Jay Cutler Has A Heart (It’s Just That His Heart Throws Interceptions): Jay Cutler has been mocked for not having any heart. I’ve always felt that’s unfair. Heart’s an overrated attribute. Just ask Ma-Ti from Captain Planet. Jay Cutler’s issue is that he makes terrible decisions in marginally-to-fairly important games. Watching the Packers/Bears game on Fox’s “America’s Game Of The Week So Listen To Joe Buck Or Submit To Waterboarding” broadcast was mostly an exercise in seeing Cutler throw ugly passes and making bad decisions to compensate for a malfunctioning run game. The good thing is that Cutler seems like a bit of a dick so you don’t have to feel bad about watching him getting into some hot passing disaster action.
But How Will Kenny Britt’s Injury Impact His Doing Crazy Shit In The Offseason Career?: For the second year in a row, Matt Hasselbeck is somehow the second best quarterback in his division This seems insane. Who’s starting at quarterback for Indianapolis right now? A refrigerator box with the word “fundamentals” written in Sharpie?
Drafted For Public Speaking Purposes: I don’t really care for the CFL (I was bullied by a Rouge as a child), but I love TSN’s commitment to following around a player after a touchdown. They don’t just follow him for a bit on the bench, they seem to keep the camera on the player for a needlessly long period of time. Normally the player looks into the camera and gives a soundbite (“All day baby!” “Hi Mom and Dad!” “Does the Arena League have a dental plan?”) and then the camera just stays on the guy. Sometimes the player keeps talking, but most of the time the player gives a series of uncomfortable glances and tries to psychically force the cameraman to leave him alone. It’s incredibly uncomfortable and cringey and I want it in the NFL right away.

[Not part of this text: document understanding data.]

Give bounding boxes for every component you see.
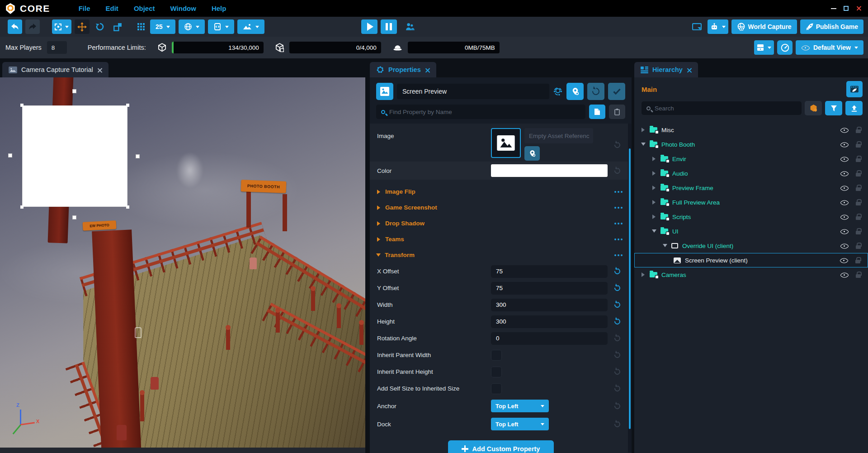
visibility-eye-icon[interactable] [840,126,849,134]
object-name-input[interactable] [397,84,549,99]
save-dropdown[interactable] [754,40,774,55]
collapse-arrow-icon[interactable] [662,243,669,248]
reset-property-icon[interactable] [614,385,621,392]
corner-handle[interactable] [126,205,129,209]
visibility-eye-icon[interactable] [840,155,849,162]
pause-button[interactable] [381,19,397,34]
revert-changes-button[interactable] [587,83,604,100]
anchor-dropdown[interactable]: Top Left [491,400,549,412]
lock-icon[interactable] [855,170,862,177]
template-cube-button[interactable] [805,101,822,115]
visibility-eye-icon[interactable] [840,170,849,177]
corner-handle[interactable] [126,104,129,107]
apply-changes-button[interactable] [608,83,625,100]
inherit-parent-width-checkbox[interactable] [491,350,502,361]
play-button[interactable] [361,19,377,34]
collapse-arrow-icon[interactable] [641,142,647,147]
add-self-size-checkbox[interactable] [491,383,502,394]
terrain-dropdown[interactable] [237,19,264,34]
width-input[interactable] [491,299,608,311]
image-asset-reference[interactable]: Empty Asset Referenc [524,128,593,143]
expand-arrow-icon[interactable] [651,186,658,190]
lock-icon[interactable] [855,184,862,191]
menu-edit[interactable]: Edit [106,5,118,12]
tree-item-cameras[interactable]: Cameras [634,267,868,282]
reset-property-icon[interactable] [614,368,621,375]
visibility-eye-icon[interactable] [840,213,849,220]
reset-property-icon[interactable] [614,421,621,428]
corner-handle[interactable] [20,205,24,209]
section-transform[interactable]: Transform [370,247,632,263]
section-image-flip[interactable]: Image Flip [370,184,632,200]
section-menu-icon[interactable] [614,223,616,224]
restore-icon[interactable] [844,6,849,11]
expand-arrow-icon[interactable] [651,171,658,176]
visibility-eye-icon[interactable] [840,242,849,249]
close-tab-icon[interactable] [687,67,692,72]
reset-property-icon[interactable] [614,167,621,174]
tree-item-ui[interactable]: UI [634,224,868,238]
expand-arrow-icon[interactable] [641,128,647,132]
reset-property-icon[interactable] [614,301,621,308]
selected-ui-element-overlay[interactable] [22,105,127,207]
viewport-tab[interactable]: Camera Capture Tutorial [2,62,108,77]
close-icon[interactable] [856,5,862,11]
multiplayer-preview-button[interactable] [402,19,418,34]
section-menu-icon[interactable] [614,191,616,193]
hierarchy-search-input[interactable] [655,105,797,112]
visibility-eye-icon[interactable] [840,271,849,278]
visibility-eye-icon[interactable] [840,257,849,264]
resize-handle-top[interactable] [72,89,76,93]
collapse-arrow-icon[interactable] [651,229,658,234]
tree-item-override-ui[interactable]: Override UI (client) [634,238,868,253]
property-search-box[interactable] [376,105,585,119]
lock-icon[interactable] [855,271,862,278]
selection-mode-dropdown[interactable] [52,19,71,34]
close-tab-icon[interactable] [425,67,430,72]
environment-dropdown[interactable] [179,19,205,34]
hierarchy-search-box[interactable] [642,101,802,115]
visibility-eye-icon[interactable] [840,199,849,206]
visibility-eye-icon[interactable] [840,184,849,191]
max-players-input[interactable] [47,41,67,54]
reset-property-icon[interactable] [614,335,621,342]
properties-scrollbar[interactable] [628,124,632,453]
viewport-3d-scene[interactable]: PHOTO BOOTH EW PHOTO [0,77,365,453]
tree-item-photo-booth[interactable]: Photo Booth [634,137,868,152]
x-offset-input[interactable] [491,265,608,278]
tree-item-audio[interactable]: Audio [634,166,868,181]
resize-handle-bottom[interactable] [72,215,76,219]
performance-gauge-button[interactable] [777,40,793,55]
reset-property-icon[interactable] [614,268,621,275]
reset-property-icon[interactable] [614,352,621,358]
height-input[interactable] [491,315,608,328]
snap-grid-button[interactable] [132,19,147,34]
section-menu-icon[interactable] [614,207,616,209]
script-dropdown[interactable] [208,19,234,34]
expand-arrow-icon[interactable] [651,157,658,161]
bot-dropdown[interactable] [708,19,728,34]
section-menu-icon[interactable] [614,238,616,240]
tree-item-envir[interactable]: Envir [634,152,868,166]
lock-icon[interactable] [855,141,862,148]
grid-size-dropdown[interactable]: 25 [150,19,175,34]
world-capture-button[interactable]: World Capture [731,19,797,34]
tree-item-scripts[interactable]: Scripts [634,210,868,224]
tree-item-misc[interactable]: Misc [634,123,868,137]
expand-arrow-icon[interactable] [641,272,647,277]
menu-file[interactable]: File [79,5,90,12]
hierarchy-tab[interactable]: Hierarchy [634,62,698,77]
inherit-parent-height-checkbox[interactable] [491,367,502,377]
lock-icon[interactable] [855,199,862,206]
redo-button[interactable] [25,19,40,34]
corner-handle[interactable] [20,104,24,107]
paste-properties-button[interactable] [609,105,625,119]
lock-icon[interactable] [855,126,862,134]
scale-tool-button[interactable] [110,19,125,34]
image-asset-thumbnail[interactable] [491,128,521,158]
reset-property-icon[interactable] [614,403,621,410]
tree-item-screen-preview[interactable]: Screen Preview (client) [634,253,868,267]
minimize-icon[interactable] [831,8,836,9]
add-custom-property-button[interactable]: Add Custom Property [448,440,554,453]
resize-handle-right[interactable] [136,154,140,158]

Arbitrary Commercial Talk (Present): All the commercials for The Keg do nothing to dissuade my assertion that they should just rename themselves “See, Dad’s Doing Fine Since The Divorce Bar & Grill”.
Arbitrary Commercial Talk (Past): Blogs are a forum for crackpots. I’m going to take advantage of that. I’ve always had an irrational hatred for the Buck A Day “Do You Really Want A Clone” ads. I hesitate to call kids cunty, but the ad was just these cunty kids shouting “No!” over top of a terrible Madison Avenue parody. Why would you use a dickscab knockoff version of a song to demonstrate how “clones” are bad? Are you saying the song’s garbage and the computer you’re offering is the opposite of your campaign? Fuck you Buck A Day. I hope everyone that conceived that ad gets flesh eating disease. Preferably face first.
Week 4 Game To Watch With Your Eyeballs And/Or Listen To With Your Earpowers: Broncos at Packers. When the Broncos played the Packers in Super Bowl XXXII, it gave John Lithgow an opportunity to yell all Lithgowy after the game. I will be watching the game with the faint hope that it could happen again.
Week 4 Game Not To Watch With Your Eyeballs And/Or Listen To With Your Earpowers: Vikings at Chiefs. One of these teams will exit with their first win, but not with their dignity. Wait, these teams could possibly tie. Let me revamp the original comment: this game will happen and you will not watch it. Feel free to blind yourself if this game is the CKCK game. (But if you do that you’ll be missing out on those charmingly half-assed Houston Pizza commercials.)
Mexican Aristocrats Take Priority In My Life: I’ll be skipping the Sunday night game this weekend to watch WWE’s Hell In A Cell. Feel free to talk about Alberto Del Rio’s excellent use of arrogant hand gestures in the comments.